Curve Calibration Reports Converge Error when Curve Type Set to DF(Discount Factor )

Thanks for the great work for Strata.
I’m running the example SwapPricingWithCalibrationExample for some validations.
The original setting is like:

Curve Name,Value Type,Day Count,Interpolator,Left Extrapolator,Right Extrapolator

I want to see the calibrated curve in the form with discount factors instead of zero rate and I assume changing the ‘Type’ from Zero to DF would suffice.

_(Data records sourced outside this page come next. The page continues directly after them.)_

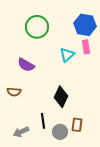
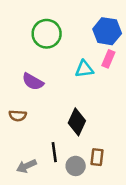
pink rectangle: (86, 47) -> (108, 59), turned 32
cyan triangle: (67, 55) -> (84, 69), turned 35

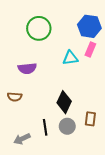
purple semicircle: (33, 82) -> (27, 68), turned -36
brown rectangle: (97, 157) -> (90, 119), moved
gray circle: (76, 166) -> (67, 126), moved

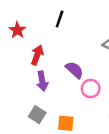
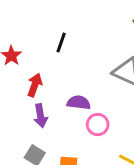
purple semicircle: (74, 70) -> (79, 103), turned -36

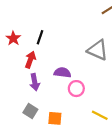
black line: (61, 43) -> (40, 37), moved

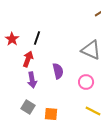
purple semicircle: (62, 73) -> (58, 71), turned 70
pink circle: (76, 89) -> (86, 82), moved

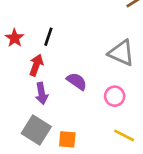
purple semicircle: (58, 71) -> (77, 81), turned -42
gray square: (28, 107) -> (36, 130), size x1.5

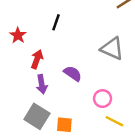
black line: (48, 37) -> (56, 22), moved
pink circle: (115, 96) -> (103, 99), moved

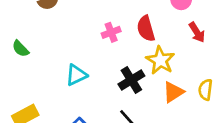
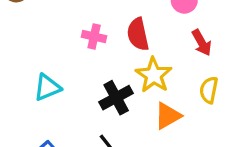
pink cross: (111, 32) -> (94, 36), turned 30
yellow semicircle: (205, 90) -> (209, 90), moved

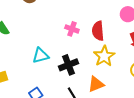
black cross: (116, 98) -> (68, 65), moved
orange triangle: (168, 116) -> (96, 84), moved

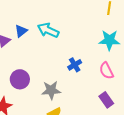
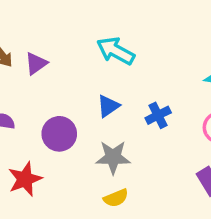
blue triangle: (21, 31) -> (108, 106), moved

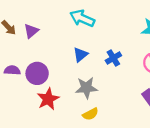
purple circle: (59, 134) -> (37, 73), moved
red star: (25, 179) -> (48, 99), moved

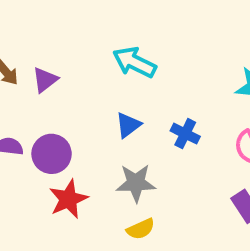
blue cross: (113, 58) -> (185, 134), turned -35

Curve Name,Value Type,Day Count,Interpolator,Left Extrapolator,Right Extrapolator

However, when I run the example with this updated setting, the program complains like:

[main] INFO com.opengamma.strata.math.impl.rootfinding.newton.BaseNewtonVectorRootFinder - Failed to converge in backtracking, even after a Jacobian recalculation.Final position:[0.9989421052247818, 0.9980665652046564, 0.9972072722570962, 0.9935189049487357]
last deltaX:[-2.3933814792120896E-9, -1.0027323018698439E-9, -8.948817368652821E-10, 4.3119719939604865E-9]
function value:[-0.01109, 1.6629957842878573E-6, 1.255129442271491E-7, 2.0052499361835306E-6]
0.0 0.0 0.0 0.0
3.9206237486359328 -3.9240630613185297 0.0 0.0
0.0 3.8405127405199786 -3.843822108195842 0.0
1.0042250407892157 -0.002673249694639651 -0.03310632002601799 -0.9737919704578374

I changed several interpolators and none of them works.
Am I misunderstanding what the ‘Type’ really means?

I might find where the problem is. I debugged and found that the Flat Extrapolator would be the cause.
Say I have a 3m libor fixing deposit trade which starts at 2020/4/21, effective at 4/23 and mature at 7/23;
7/23 is the first node on curve; when getting the df on 4/23, extrapolator comes in, thus obtaining same df on 4/23 and 7/23 which then cause the disaster.
I changed to the Linear, however I got another Error:

Exception in thread “main” com.opengamma.strata.math.MathException: Cannot work with this starting >position. Please choose another point

yet another error again for LogLinear:

Exception in thread “main” java.lang.IllegalArgumentException: Argument ‘amount’ must not be NaN
at com.opengamma.strata.collect.ArgChecker.notNaN(
at com.opengamma.strata.basics.currency.CurrencyAmount.(
at com.opengamma.strata.basics.currency.CurrencyAmount.of(
at com.opengamma.strata.pricer.swap.DiscountingSwapProductPricer.presentValue(
at com.opengamma.strata.pricer.swap.DiscountingSwapProductPricer.parSpread(
at com.opengamma.strata.pricer.curve.TradeCalibrationMeasure.lambda$static$4(
at com.opengamma.strata.pricer.curve.TradeCalibrationMeasure.value(
at com.opengamma.strata.pricer.curve.CalibrationMeasures.value(
at com.opengamma.strata.pricer.curve.CalibrationValue.lambda$apply$0(
at java.base/java.util.Arrays.setAll(
at com.opengamma.strata.collect.array.DoubleArray.of(
at com.opengamma.strata.pricer.curve.CalibrationValue.apply(
at com.opengamma.strata.pricer.curve.CalibrationValue.apply(
at com.opengamma.strata.math.impl.rootfinding.newton.BaseNewtonVectorRootFinder.updatePosition(
at com.opengamma.strata.math.impl.rootfinding.newton.BaseNewtonVectorRootFinder.getNextPosition(
at com.opengamma.strata.math.impl.rootfinding.newton.BaseNewtonVectorRootFinder.findRoot(
at com.opengamma.strata.pricer.curve.RatesCurveCalibrator.calibrateGroup(
at com.opengamma.strata.pricer.curve.RatesCurveCalibrator.calibrate(
at com.opengamma.strata.pricer.curve.RatesCurveCalibrator.calibrate(

I wish someone could save me from here, thanks a lot.

We’d have to see the other two config files to fully understand the issue. However calibration is sensitive to the interpolator and extrapolators as you’ve found. We have a test case that uses CurveInterpolators.LOG_LINEAR, CurveExtrapolators.EXPONENTIAL, CurveExtrapolators.EXPONENTIAL with discount factors, so that might be worth a try.

Many thanks for your reply.
As for this case, the other two config files, Group and Nodes, make no contribution to this problem, as they just tell what a curve consists of . The Type filed in the setting config just controls the output form of the same curve, whether in discount factors or in zero rates, both describing the same curve underlying. If we can successfully build a zero rate curve, why not a discount factor curve, because they are interchangeable. So there might be some enhancements could be done to resolve this problem?
Could you please bother naming the test case Java class you mentioned above?